Your assignment:
Scan the listing below. Report each line that includes "Elasthan".

Extracted material: Begin

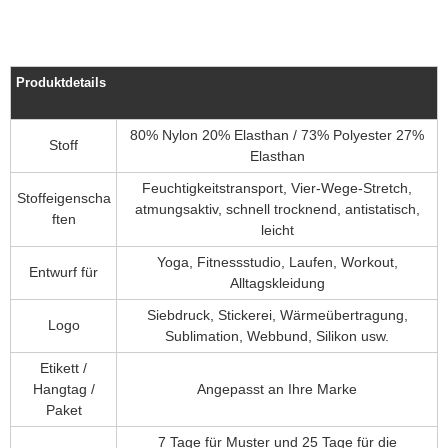
Produktdetails
80% Nylon 20% Elasthan / 73% Polyester 27%
Stoff
Elasthan
Feuchtigkeitstransport, Vier-Wege-Stretch,
Stoffeigenscha
atmungsaktiv, schnell trocknend, antistatisch,
ften
leicht
Yoga, Fitnessstudio, Laufen, Workout,
Entwurf für
Alltagskleidung
Siebdruck, Stickerei, Wärmeübertragung,
Logo
Sublimation, Webbund, Silikon usw.
Etikett /
Hangtag /
Angepasst an Ihre Marke
Paket
7 Tage für Muster und 25 Tage für die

Extracted material: End

Task answer:
80% Nylon 20% Elasthan / 73% Polyester 27%
Elasthan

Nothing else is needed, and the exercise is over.